* **Problem requirements**:
Where an image occurs, skip it and print the rest of the records verbatim.

Structured page parsing data:

==================================================

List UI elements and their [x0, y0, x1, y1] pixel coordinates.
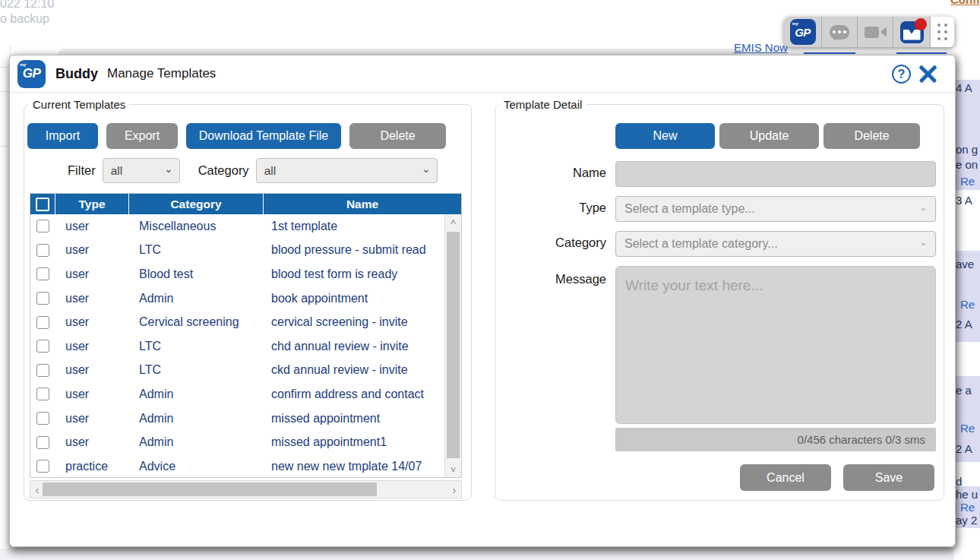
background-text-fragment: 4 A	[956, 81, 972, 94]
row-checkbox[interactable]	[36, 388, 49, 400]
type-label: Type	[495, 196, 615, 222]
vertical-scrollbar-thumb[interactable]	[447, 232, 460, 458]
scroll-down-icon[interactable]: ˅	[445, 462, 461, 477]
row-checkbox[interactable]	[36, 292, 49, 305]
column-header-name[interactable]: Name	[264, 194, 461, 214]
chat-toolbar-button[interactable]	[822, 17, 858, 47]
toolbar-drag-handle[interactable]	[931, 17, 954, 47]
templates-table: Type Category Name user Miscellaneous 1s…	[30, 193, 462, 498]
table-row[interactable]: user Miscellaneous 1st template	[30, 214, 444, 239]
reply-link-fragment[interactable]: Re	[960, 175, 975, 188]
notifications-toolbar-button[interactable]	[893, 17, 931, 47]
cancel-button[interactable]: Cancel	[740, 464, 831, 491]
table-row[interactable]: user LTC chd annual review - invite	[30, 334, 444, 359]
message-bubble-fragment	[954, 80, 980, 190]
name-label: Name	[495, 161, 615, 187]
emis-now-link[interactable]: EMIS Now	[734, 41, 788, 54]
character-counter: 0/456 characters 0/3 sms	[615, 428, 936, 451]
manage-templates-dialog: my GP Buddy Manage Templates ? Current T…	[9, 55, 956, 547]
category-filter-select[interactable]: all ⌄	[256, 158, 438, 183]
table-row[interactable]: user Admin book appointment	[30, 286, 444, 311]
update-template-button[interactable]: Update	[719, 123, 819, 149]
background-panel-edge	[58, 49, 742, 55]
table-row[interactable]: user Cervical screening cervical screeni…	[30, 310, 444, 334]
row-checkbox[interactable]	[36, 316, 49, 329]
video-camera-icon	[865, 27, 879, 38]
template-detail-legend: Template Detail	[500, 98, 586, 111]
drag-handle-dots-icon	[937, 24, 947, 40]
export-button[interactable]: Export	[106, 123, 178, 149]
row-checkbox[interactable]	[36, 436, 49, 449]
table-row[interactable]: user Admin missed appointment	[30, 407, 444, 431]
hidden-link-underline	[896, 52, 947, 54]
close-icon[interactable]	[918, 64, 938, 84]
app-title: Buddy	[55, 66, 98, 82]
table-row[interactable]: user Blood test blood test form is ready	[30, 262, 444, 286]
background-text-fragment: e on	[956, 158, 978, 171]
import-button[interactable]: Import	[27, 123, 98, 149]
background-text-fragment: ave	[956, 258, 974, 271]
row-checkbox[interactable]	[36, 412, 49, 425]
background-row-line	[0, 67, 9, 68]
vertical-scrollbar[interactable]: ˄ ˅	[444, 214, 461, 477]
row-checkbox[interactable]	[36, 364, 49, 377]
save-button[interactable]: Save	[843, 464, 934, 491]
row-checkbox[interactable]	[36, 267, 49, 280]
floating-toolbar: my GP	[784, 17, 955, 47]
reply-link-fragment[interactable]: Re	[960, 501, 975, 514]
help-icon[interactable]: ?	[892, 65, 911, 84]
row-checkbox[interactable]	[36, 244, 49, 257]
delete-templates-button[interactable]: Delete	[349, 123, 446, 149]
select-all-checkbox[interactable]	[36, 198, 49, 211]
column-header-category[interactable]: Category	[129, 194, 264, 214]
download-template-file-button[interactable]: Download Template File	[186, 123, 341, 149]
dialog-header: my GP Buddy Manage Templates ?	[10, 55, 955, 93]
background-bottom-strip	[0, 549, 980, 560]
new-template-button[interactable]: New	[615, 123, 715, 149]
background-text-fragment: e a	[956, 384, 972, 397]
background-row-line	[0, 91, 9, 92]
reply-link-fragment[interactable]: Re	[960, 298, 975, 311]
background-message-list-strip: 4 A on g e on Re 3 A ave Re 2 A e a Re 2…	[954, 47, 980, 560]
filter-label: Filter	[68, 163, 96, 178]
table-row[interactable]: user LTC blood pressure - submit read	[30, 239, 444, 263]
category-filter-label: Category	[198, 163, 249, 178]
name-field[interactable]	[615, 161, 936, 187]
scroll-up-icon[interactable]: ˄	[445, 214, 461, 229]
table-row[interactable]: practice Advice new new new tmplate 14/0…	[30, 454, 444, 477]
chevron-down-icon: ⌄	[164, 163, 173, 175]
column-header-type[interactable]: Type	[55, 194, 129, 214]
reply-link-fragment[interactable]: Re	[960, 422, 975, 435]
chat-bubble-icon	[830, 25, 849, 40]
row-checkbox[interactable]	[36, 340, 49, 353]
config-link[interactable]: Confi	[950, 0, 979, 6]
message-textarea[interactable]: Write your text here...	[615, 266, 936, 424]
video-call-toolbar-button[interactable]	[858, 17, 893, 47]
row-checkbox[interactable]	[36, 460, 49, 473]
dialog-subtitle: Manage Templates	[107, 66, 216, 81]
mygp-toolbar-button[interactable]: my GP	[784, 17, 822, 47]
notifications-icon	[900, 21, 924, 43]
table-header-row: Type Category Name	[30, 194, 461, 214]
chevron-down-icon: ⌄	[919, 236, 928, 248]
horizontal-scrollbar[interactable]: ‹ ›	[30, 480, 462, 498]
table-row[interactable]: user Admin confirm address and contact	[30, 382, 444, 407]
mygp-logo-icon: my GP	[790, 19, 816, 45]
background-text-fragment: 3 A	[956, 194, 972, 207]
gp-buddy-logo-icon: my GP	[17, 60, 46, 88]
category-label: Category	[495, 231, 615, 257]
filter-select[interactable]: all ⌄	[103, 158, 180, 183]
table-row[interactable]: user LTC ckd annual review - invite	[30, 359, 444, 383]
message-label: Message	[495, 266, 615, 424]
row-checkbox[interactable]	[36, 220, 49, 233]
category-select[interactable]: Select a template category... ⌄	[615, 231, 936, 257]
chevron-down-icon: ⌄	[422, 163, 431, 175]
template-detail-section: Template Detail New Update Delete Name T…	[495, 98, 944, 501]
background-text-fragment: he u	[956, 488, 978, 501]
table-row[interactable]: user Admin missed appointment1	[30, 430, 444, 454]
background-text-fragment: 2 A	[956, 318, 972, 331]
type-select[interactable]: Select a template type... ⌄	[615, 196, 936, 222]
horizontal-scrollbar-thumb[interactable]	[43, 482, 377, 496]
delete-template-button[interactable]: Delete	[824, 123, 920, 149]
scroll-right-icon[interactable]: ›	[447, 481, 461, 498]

==================================================

* **Answer space**:
List UI elements and their [x0, y0, x1, y1] pixel coordinates.
background-text-fragment: 4 A	[956, 81, 972, 94]
row-checkbox[interactable]	[36, 388, 49, 400]
type-label: Type	[495, 196, 615, 222]
vertical-scrollbar-thumb[interactable]	[447, 232, 460, 458]
scroll-down-icon[interactable]: ˅	[445, 462, 461, 477]
row-checkbox[interactable]	[36, 292, 49, 305]
column-header-name[interactable]: Name	[264, 194, 461, 214]
chat-toolbar-button[interactable]	[822, 17, 858, 47]
toolbar-drag-handle[interactable]	[931, 17, 954, 47]
templates-table: Type Category Name user Miscellaneous 1s…	[30, 193, 462, 498]
table-row[interactable]: user Miscellaneous 1st template	[30, 214, 444, 239]
reply-link-fragment[interactable]: Re	[960, 175, 975, 188]
notifications-toolbar-button[interactable]	[893, 17, 931, 47]
cancel-button[interactable]: Cancel	[740, 464, 831, 491]
table-row[interactable]: user LTC chd annual review - invite	[30, 334, 444, 359]
message-bubble-fragment	[954, 80, 980, 190]
name-label: Name	[495, 161, 615, 187]
emis-now-link[interactable]: EMIS Now	[734, 41, 788, 54]
character-counter: 0/456 characters 0/3 sms	[615, 428, 936, 451]
manage-templates-dialog: my GP Buddy Manage Templates ? Current T…	[9, 55, 956, 547]
category-filter-select[interactable]: all ⌄	[256, 158, 438, 183]
table-row[interactable]: user Admin book appointment	[30, 286, 444, 311]
update-template-button[interactable]: Update	[719, 123, 819, 149]
background-panel-edge	[58, 49, 742, 55]
table-row[interactable]: user Cervical screening cervical screeni…	[30, 310, 444, 334]
row-checkbox[interactable]	[36, 316, 49, 329]
video-camera-icon	[865, 27, 879, 38]
template-detail-legend: Template Detail	[500, 98, 586, 111]
drag-handle-dots-icon	[937, 24, 947, 40]
export-button[interactable]: Export	[106, 123, 178, 149]
row-checkbox[interactable]	[36, 436, 49, 449]
table-row[interactable]: user Admin missed appointment	[30, 407, 444, 431]
hidden-link-underline	[896, 52, 947, 54]
close-icon[interactable]	[918, 64, 938, 84]
app-title: Buddy	[55, 66, 98, 82]
table-row[interactable]: user Blood test blood test form is ready	[30, 262, 444, 286]
background-text-fragment: e on	[956, 158, 978, 171]
import-button[interactable]: Import	[27, 123, 98, 149]
background-text-fragment: ave	[956, 258, 974, 271]
row-checkbox[interactable]	[36, 412, 49, 425]
background-row-line	[0, 67, 9, 68]
vertical-scrollbar[interactable]: ˄ ˅	[444, 214, 461, 477]
row-checkbox[interactable]	[36, 364, 49, 377]
save-button[interactable]: Save	[843, 464, 934, 491]
row-checkbox[interactable]	[36, 267, 49, 280]
floating-toolbar: my GP	[784, 17, 955, 47]
reply-link-fragment[interactable]: Re	[960, 501, 975, 514]
help-icon[interactable]: ?	[892, 65, 911, 84]
row-checkbox[interactable]	[36, 244, 49, 257]
delete-templates-button[interactable]: Delete	[349, 123, 446, 149]
select-all-checkbox[interactable]	[36, 198, 49, 211]
column-header-category[interactable]: Category	[129, 194, 264, 214]
download-template-file-button[interactable]: Download Template File	[186, 123, 341, 149]
dialog-header: my GP Buddy Manage Templates ?	[10, 55, 955, 93]
background-bottom-strip	[0, 549, 980, 560]
new-template-button[interactable]: New	[615, 123, 715, 149]
background-text-fragment: e a	[956, 384, 972, 397]
background-row-line	[0, 91, 9, 92]
reply-link-fragment[interactable]: Re	[960, 298, 975, 311]
background-message-list-strip: 4 A on g e on Re 3 A ave Re 2 A e a Re 2…	[954, 47, 980, 560]
filter-label: Filter	[68, 163, 96, 178]
table-row[interactable]: user LTC blood pressure - submit read	[30, 239, 444, 263]
category-filter-label: Category	[198, 163, 249, 178]
name-field[interactable]	[615, 161, 936, 187]
scroll-up-icon[interactable]: ˄	[445, 214, 461, 229]
table-row[interactable]: practice Advice new new new tmplate 14/0…	[30, 454, 444, 477]
chevron-down-icon: ⌄	[164, 163, 173, 175]
column-header-type[interactable]: Type	[55, 194, 129, 214]
reply-link-fragment[interactable]: Re	[960, 422, 975, 435]
chat-bubble-icon	[830, 25, 849, 40]
row-checkbox[interactable]	[36, 340, 49, 353]
config-link[interactable]: Confi	[950, 0, 979, 6]
message-textarea[interactable]: Write your text here...	[615, 266, 936, 424]
video-call-toolbar-button[interactable]	[858, 17, 893, 47]
row-checkbox[interactable]	[36, 460, 49, 473]
dialog-subtitle: Manage Templates	[107, 66, 216, 81]
mygp-toolbar-button[interactable]: my GP	[784, 17, 822, 47]
notifications-icon	[900, 21, 924, 43]
table-header-row: Type Category Name	[30, 194, 461, 214]
chevron-down-icon: ⌄	[919, 236, 928, 248]
horizontal-scrollbar[interactable]: ‹ ›	[30, 480, 462, 498]
table-row[interactable]: user Admin confirm address and contact	[30, 382, 444, 407]
mygp-logo-icon: my GP	[790, 19, 816, 45]
background-text-fragment: 3 A	[956, 194, 972, 207]
gp-buddy-logo-icon: my GP	[17, 60, 46, 88]
category-label: Category	[495, 231, 615, 257]
filter-select[interactable]: all ⌄	[103, 158, 180, 183]
table-row[interactable]: user LTC ckd annual review - invite	[30, 359, 444, 383]
message-label: Message	[495, 266, 615, 424]
row-checkbox[interactable]	[36, 220, 49, 233]
category-select[interactable]: Select a template category... ⌄	[615, 231, 936, 257]
chevron-down-icon: ⌄	[422, 163, 431, 175]
template-detail-section: Template Detail New Update Delete Name T…	[495, 98, 944, 501]
background-text-fragment: he u	[956, 488, 978, 501]
table-row[interactable]: user Admin missed appointment1	[30, 430, 444, 454]
background-text-fragment: 2 A	[956, 318, 972, 331]
type-select[interactable]: Select a template type... ⌄	[615, 196, 936, 222]
horizontal-scrollbar-thumb[interactable]	[43, 482, 377, 496]
delete-template-button[interactable]: Delete	[824, 123, 920, 149]
scroll-right-icon[interactable]: ›	[447, 481, 461, 498]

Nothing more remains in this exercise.